Film Review – Great Grand Masti

greatgrandmastiposter_RAn interesting plot, impressive performances and original jokes are some of the ingredients for a commendable film. Sadly, ‘Grate’ Grand Masti has none of the above. The opening frames of the film, with Riteish Deshmukh and Farzin Pardiwalla, is a pointer to how the rest of the film would pan out and offers the viewers an excellent opportunity to walk out and spend the remaining 126 minutes more fruitfully.

Buddies Amar (Riteish), Meet (Vivek Oberoi) and Prem (Aftab Shivdasani) are three married guys who, for disparate reasons, are force to lead a life of celibacy, with Antakshri Baba (Sanjay Misra), the proverbial self-proclaimed Godman contributing to Amar’s plight. The Indian perception of an adult (read:sex) comedy is restricted to displaying and resorting to euphemisms for the human anatomy and GGM imperiously carries this legacy forward.

The three guys now get a chance to visit Doodhwadi town, and a ‘haunted haveli’ where Ragini (Urvashi Rautela) resides. She is a ‘virgin ghost’ — I reckon the filmmakers weren’t sure how to describe her, so for ‘ample measure’ (pun intended), they qualified the ghost. GGM is an inane film in which every tried (and tired) formula in the book is used. Sample this— after a bout of having a viagra-induced drink, Prem manages to play the piano— naturally without his hands; and Amar correcting Meet, ‘it’s cactus, not cocktus’. References to the Ramsay Brothers and Shiny ‘bai’ (alluding to the Shiney Ahuja case) are doled out.

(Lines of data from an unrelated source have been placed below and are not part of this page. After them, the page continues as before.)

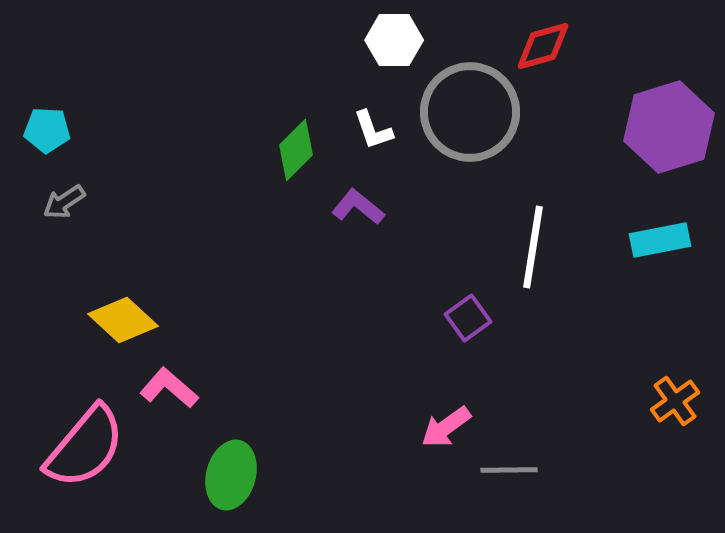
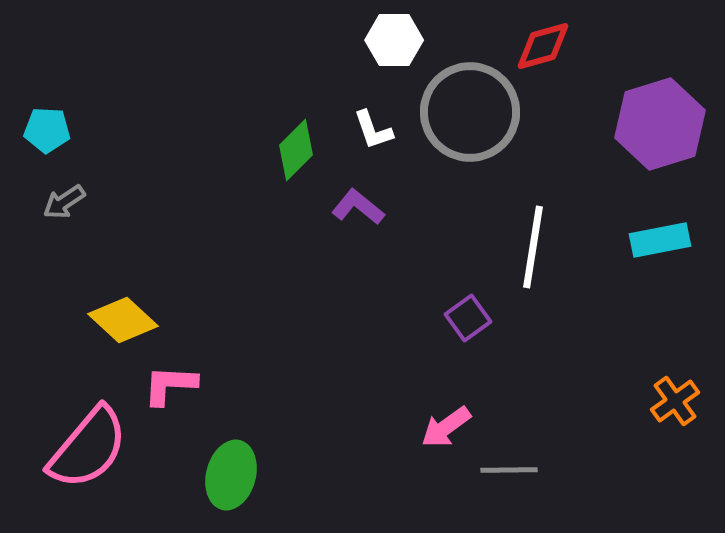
purple hexagon: moved 9 px left, 3 px up
pink L-shape: moved 1 px right, 3 px up; rotated 38 degrees counterclockwise
pink semicircle: moved 3 px right, 1 px down
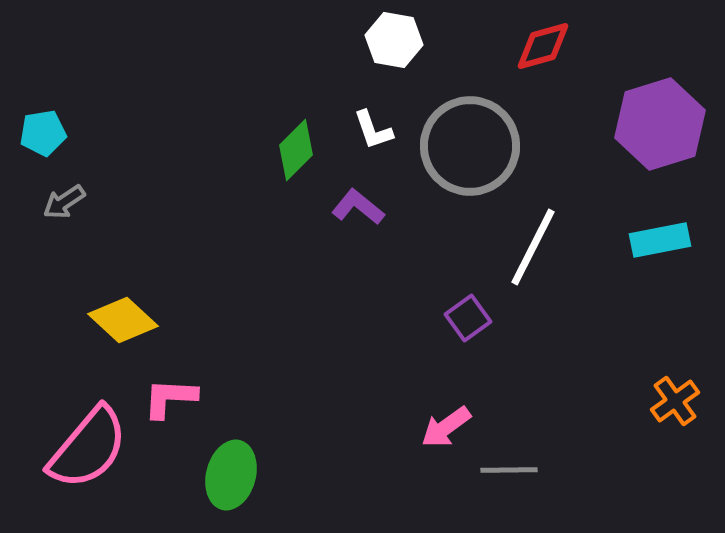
white hexagon: rotated 10 degrees clockwise
gray circle: moved 34 px down
cyan pentagon: moved 4 px left, 3 px down; rotated 12 degrees counterclockwise
white line: rotated 18 degrees clockwise
pink L-shape: moved 13 px down
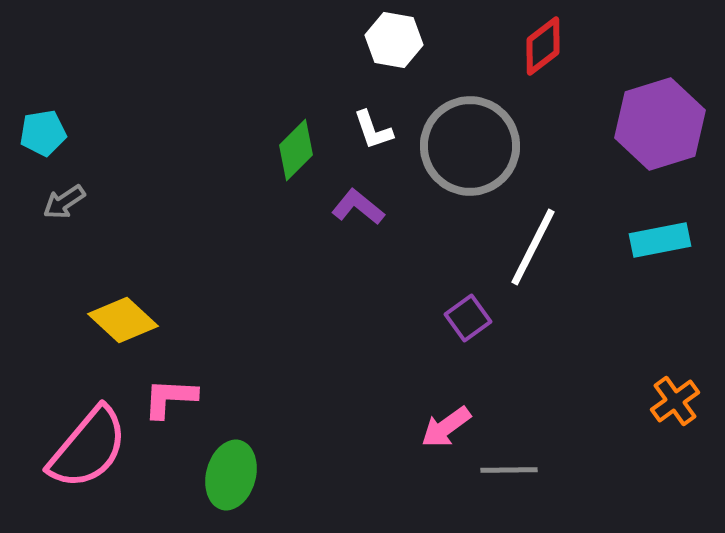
red diamond: rotated 22 degrees counterclockwise
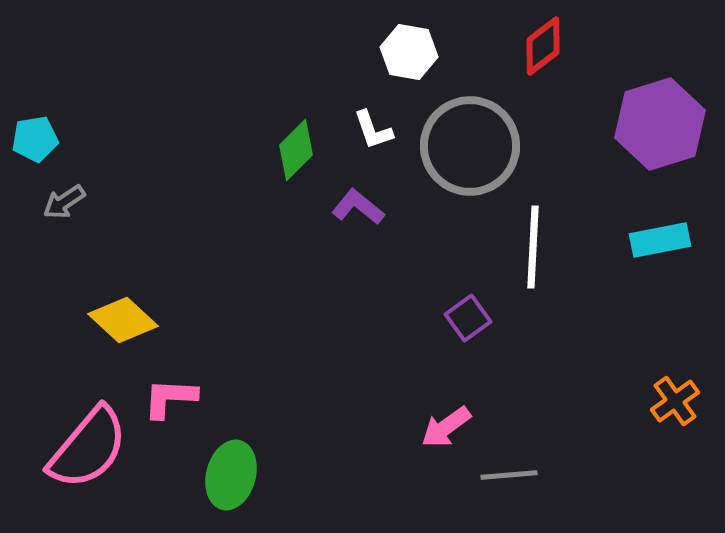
white hexagon: moved 15 px right, 12 px down
cyan pentagon: moved 8 px left, 6 px down
white line: rotated 24 degrees counterclockwise
gray line: moved 5 px down; rotated 4 degrees counterclockwise
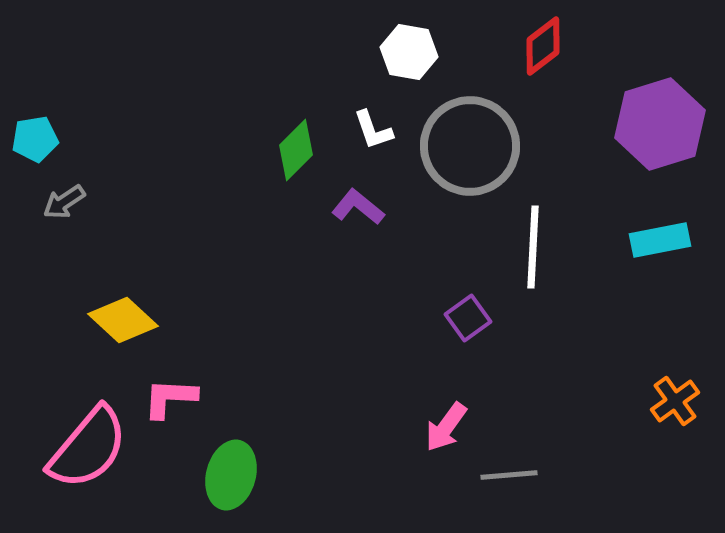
pink arrow: rotated 18 degrees counterclockwise
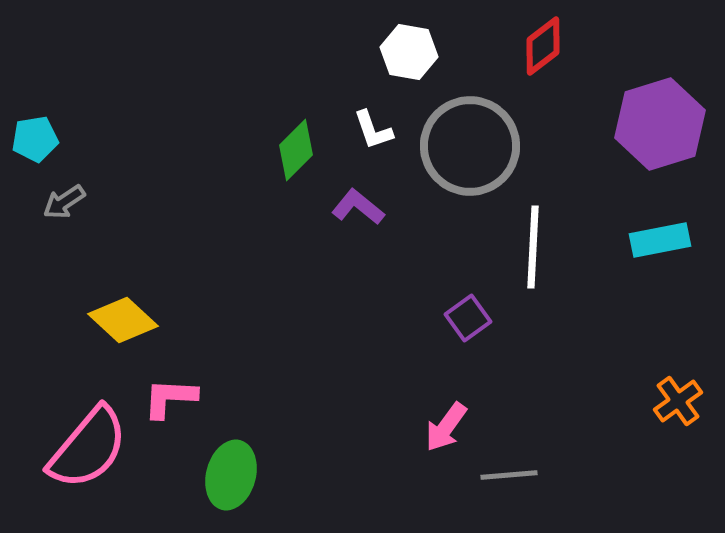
orange cross: moved 3 px right
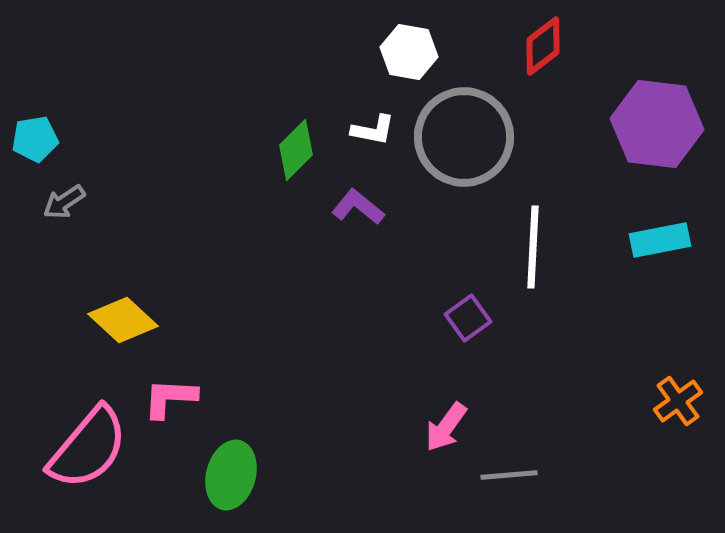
purple hexagon: moved 3 px left; rotated 24 degrees clockwise
white L-shape: rotated 60 degrees counterclockwise
gray circle: moved 6 px left, 9 px up
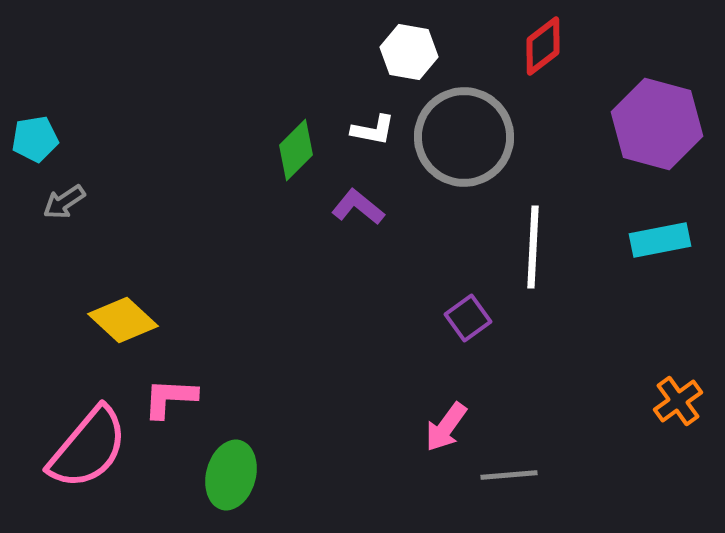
purple hexagon: rotated 8 degrees clockwise
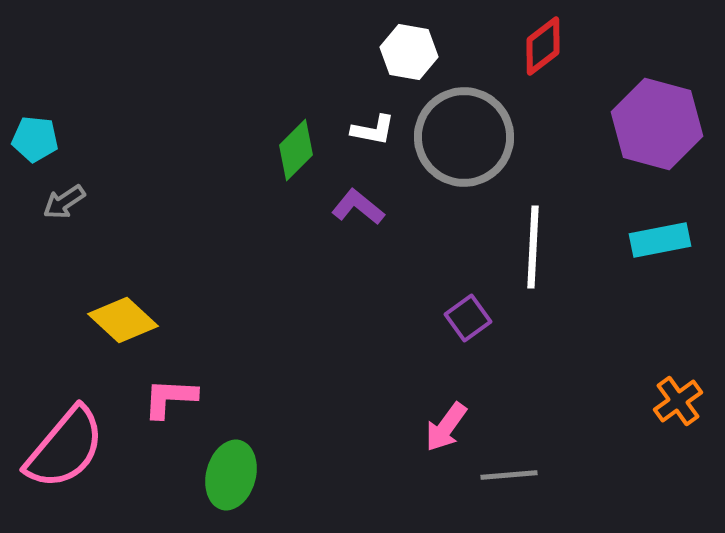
cyan pentagon: rotated 15 degrees clockwise
pink semicircle: moved 23 px left
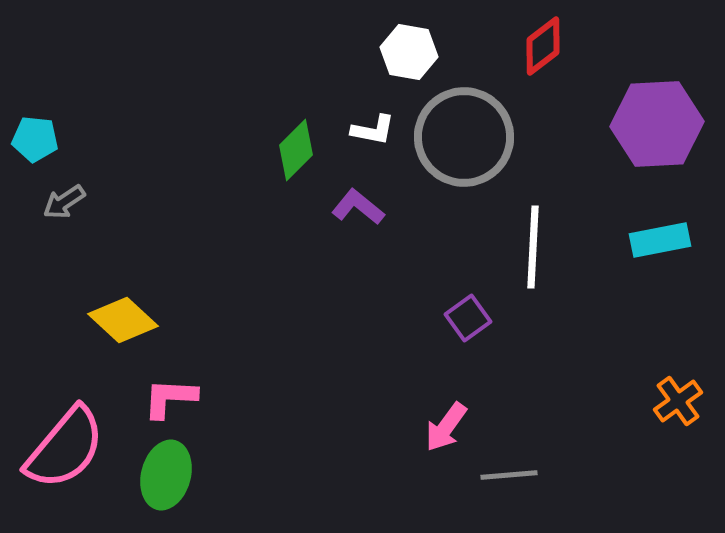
purple hexagon: rotated 18 degrees counterclockwise
green ellipse: moved 65 px left
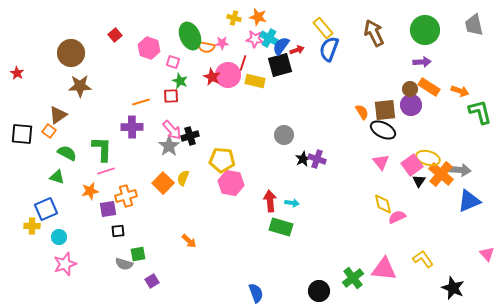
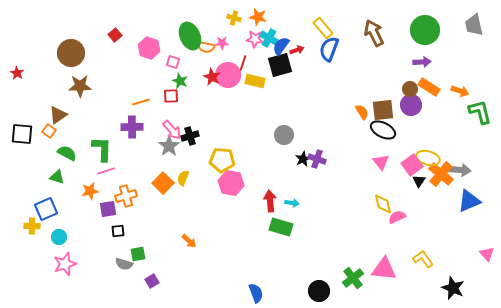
brown square at (385, 110): moved 2 px left
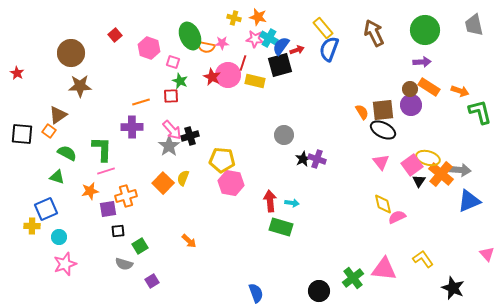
green square at (138, 254): moved 2 px right, 8 px up; rotated 21 degrees counterclockwise
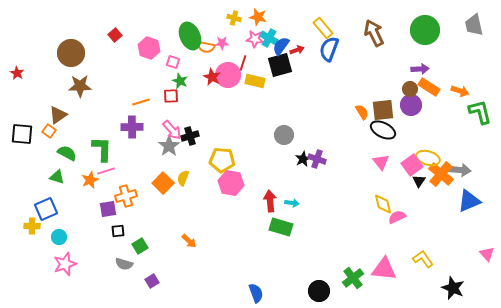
purple arrow at (422, 62): moved 2 px left, 7 px down
orange star at (90, 191): moved 11 px up; rotated 12 degrees counterclockwise
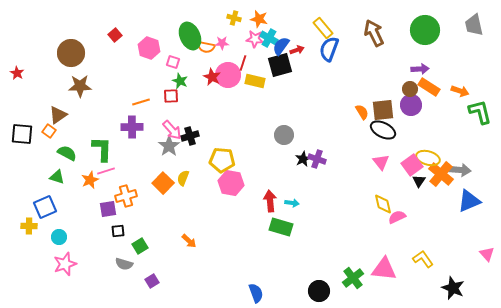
orange star at (258, 17): moved 1 px right, 2 px down
blue square at (46, 209): moved 1 px left, 2 px up
yellow cross at (32, 226): moved 3 px left
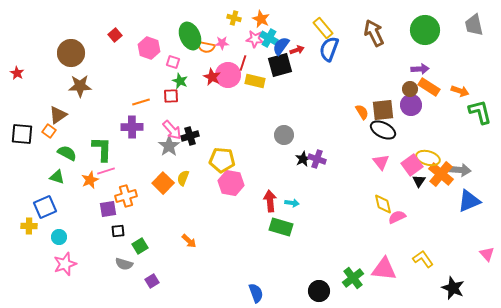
orange star at (259, 19): moved 2 px right; rotated 12 degrees clockwise
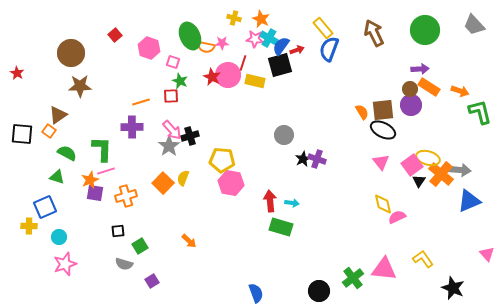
gray trapezoid at (474, 25): rotated 30 degrees counterclockwise
purple square at (108, 209): moved 13 px left, 16 px up; rotated 18 degrees clockwise
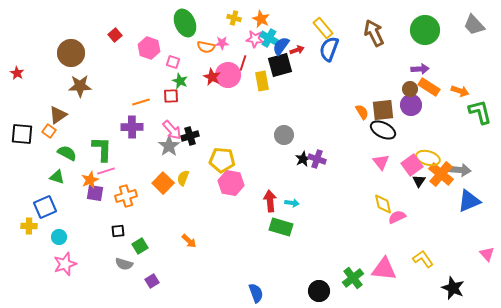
green ellipse at (190, 36): moved 5 px left, 13 px up
yellow rectangle at (255, 81): moved 7 px right; rotated 66 degrees clockwise
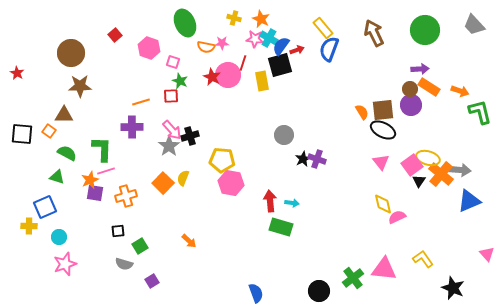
brown triangle at (58, 115): moved 6 px right; rotated 36 degrees clockwise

One is unsure of how many cuts the Censors have effected, but the filmmakers, in making this ‘adult comedy’, have tried to show maximum ‘cuts and cleavages’ (guess the Indra Kumar psyche is getting to me too).

A couple of jokes are bearable, the music is passable, and Urvashi Rautela in her fifth feature outing does reasonably well, as does Shreyas Talpade in a special appearance.